It was the moment that they had all been waiting for. The news was greeted by a deafening roar from the multitude packed into central Cairo, and an eruption of joy on a scale that the Egyptian capital has seldom — if ever — seen or heard before.
In Tahrir Square, and in cities and towns across the Arab world’s most populous nation, millions cheered, hugged, danced, sobbed or fell to their knees to pray amid a cacophony of horns and fireworks. “Victory! Victory!” and “Egypt is free”, they chanted.
After three decades of dictatorial rule President Mubarak had resigned, the victim of an astounding 18-day rebellion by a proud and courageous people who were no longer willing to endure repression, poverty and corruption. The army has temporarily assumed power.
Defying all manner of adversity, using Facebook and Twitter and raw “people power”, they had toppled what had appeared until three weeks ago to be the most stable regime in the Middle East. They had fired not a single shot.
“This is the greatest day in the history of Egypt,” declared Ayman Nour, a politician jailed after running against Mr Mubarak in the presidential election of 2005. “This is the day of victory for the Egyptian people,” said Mohamed el-Katatni, a leader of the long-banned Muslim Brotherhood.
“The country has been liberated after decades of repression,” said Mohamed ElBaradei, the Egyptian Nobel laureate.
World leaders saluted the Egyptian people. President Obama said: “The people of Egypt have spoken, their voices have been heard and Egypt will never be the same.” The “moral force of non-violence”, he added, had “bent the arc of history towards justice”.
David Cameron called it “a remarkable day ... for those people in Tahrir Square and elsewhere, who have spoken out so bravely and so peacefully for change”.
Angela Merkel, the German Chancellor, spoke of a “day of great joy” for the Egyptian people.
Amid the euphoria there was consternation. Egypt’s revolution has shocked authoritarian regimes in the Arab world, from Libya to Jordan, and Yemen to Saudi Arabia.
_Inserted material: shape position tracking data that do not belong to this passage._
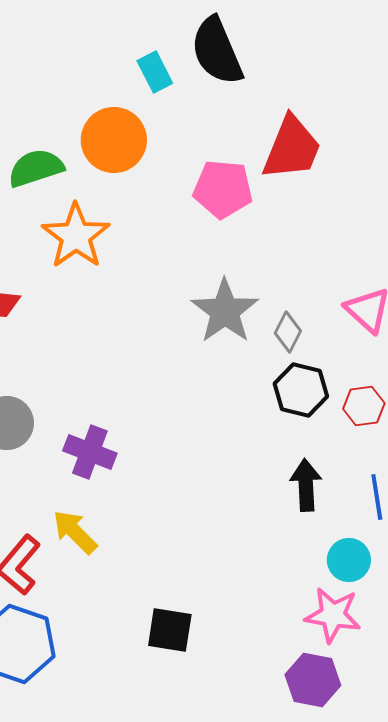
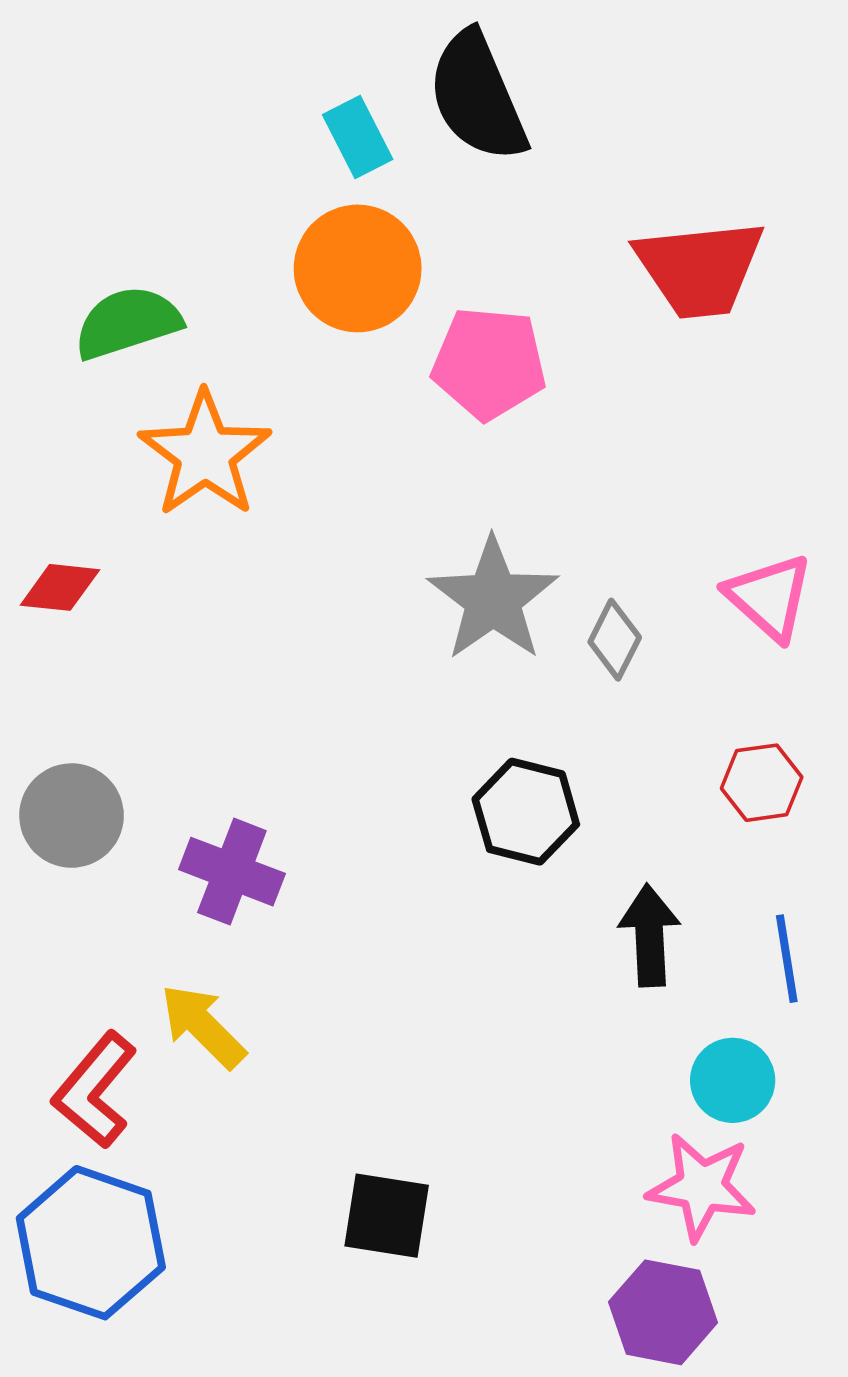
orange circle: (114, 140) -> (358, 268), moved
red trapezoid: (292, 148) -> (700, 268), moved, turned 62
black hexagon: (301, 390) -> (526, 812), moved

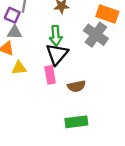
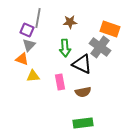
gray triangle: (15, 32) -> (29, 45), turned -48
black triangle: (57, 54) -> (82, 64), moved, turned -45

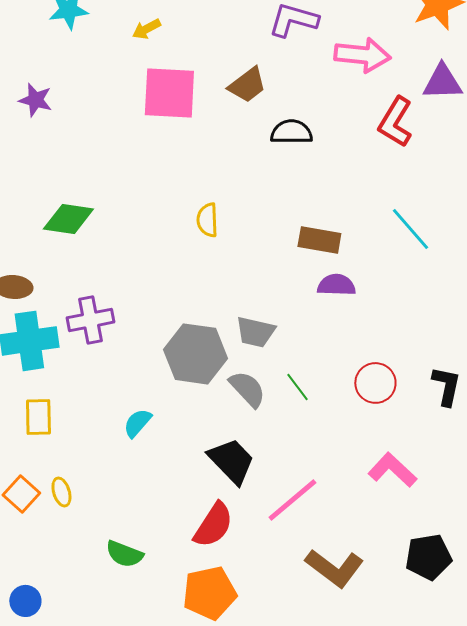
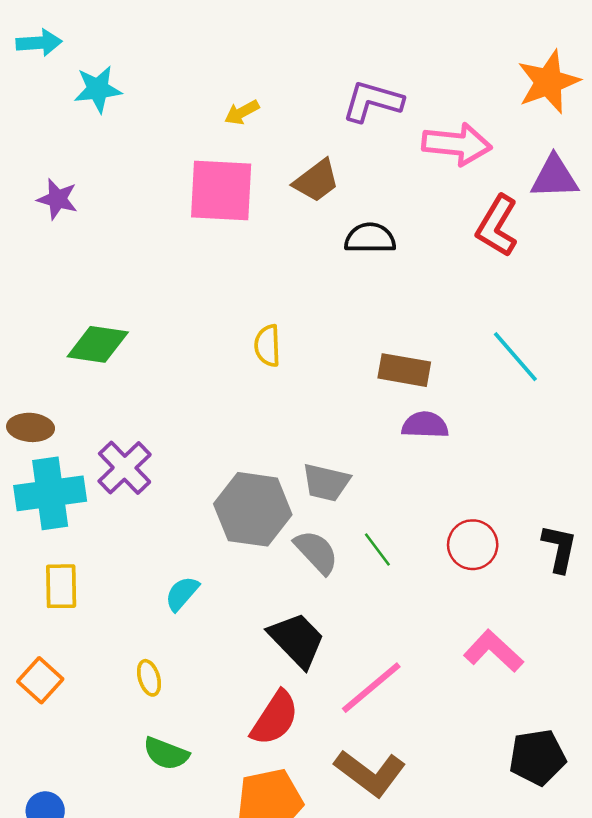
yellow arrow: (146, 29) -> (242, 112), moved
purple cross: (90, 320) -> (125, 468), turned -33
yellow ellipse: (61, 492) -> (149, 678), moved
brown L-shape: (334, 568) -> (370, 773), moved

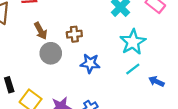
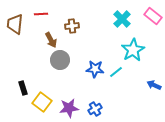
brown cross: (74, 34) -> (72, 26), moved
cyan line: (133, 69) -> (116, 72), moved

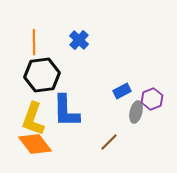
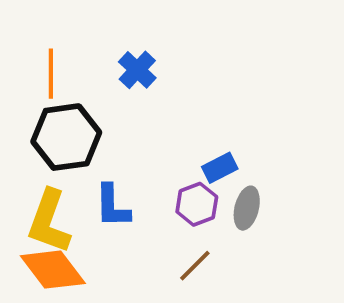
purple hexagon: (152, 99) -> (197, 204), moved
blue L-shape: (66, 111) -> (112, 206), size x0.7

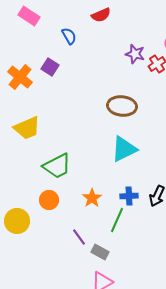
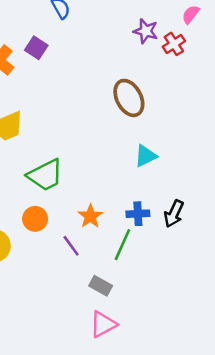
brown ellipse: (122, 106) -> (129, 98), turned 56
cyan triangle: (124, 149) -> (146, 156), moved, size x0.7
purple line: (79, 237) -> (71, 246), moved

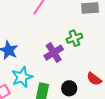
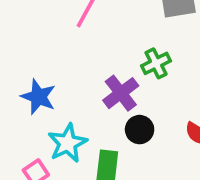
black circle: (69, 88) -> (140, 130), moved

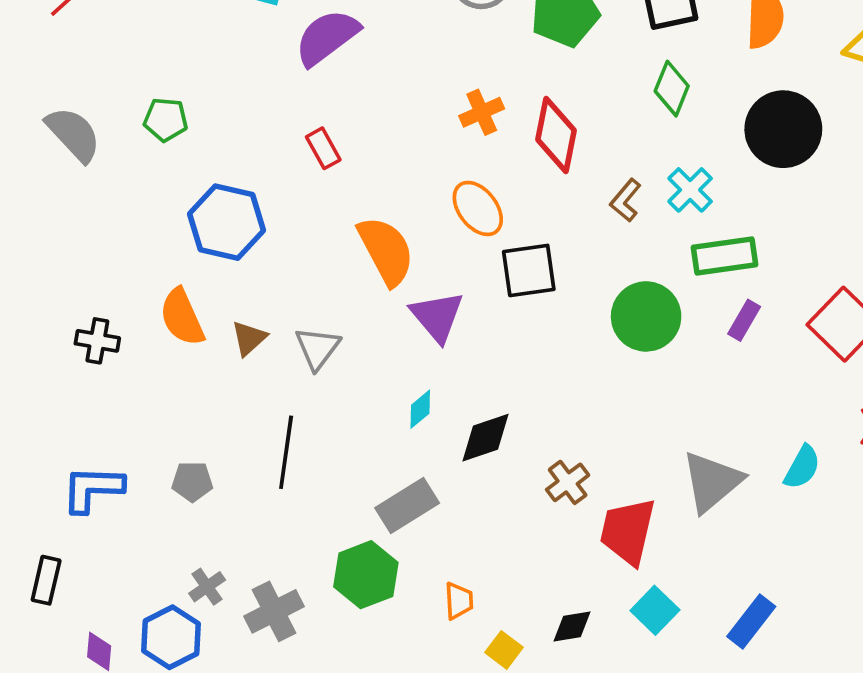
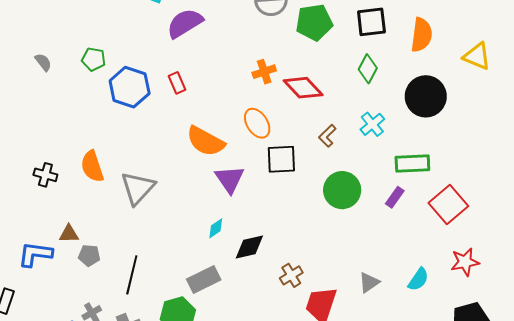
gray semicircle: (73, 134) -> (43, 62), size x0.6
red diamond: (556, 135) -> (303, 88), turned -60
brown L-shape: (626, 200) -> (327, 136), moved
blue hexagon: (227, 222) -> (130, 87), moved
orange semicircle: (386, 251) -> (206, 141), turned 141
green rectangle: (725, 256) -> (412, 164), moved
brown triangle: (249, 338) -> (69, 234), moved, turned 35
gray triangle: (318, 348) -> (138, 188), moved, size x1.4
black line: (286, 452) -> (132, 275), moved
gray triangle: (712, 482) -> (369, 282), size x0.6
It has toppled the West’s oldest and staunchest Arab ally, a bulwark against Islamic fundamentalism and a rare Arab friend of Israel.
Mr Cameron and other Western leaders urged Egypt’s military to set in train a speedy transition to civilian, democratic rule. There is also concern that a democratic Egypt will move towards the Islamic camp, though the revolution lacked any religious motivation.
Mr Mubarak’s resignation came barely 20 hours after he delivered a defiant address to his rebellious nation on Thursday that enraged the revolutionaries. Yesterday they turned out in their millions to stage the largest demonstrations in Egyptian history. They broke out of their stronghold in Tahrir Square, laid siege to presidential palaces and the state television headquarters, and coursed through the streets of Cairo, Alexandria and other cities.
Finally Omar Suleiman, the Vice-President, appeared on television to read a three-sentence statement. “In these grave circumstances that the country is passing through, President Hosni Mubarak has decided to leave his position as President of the Republic,” he said. “He has mandated the Armed Forces Supreme Council to run the State. God is our protector and succour.”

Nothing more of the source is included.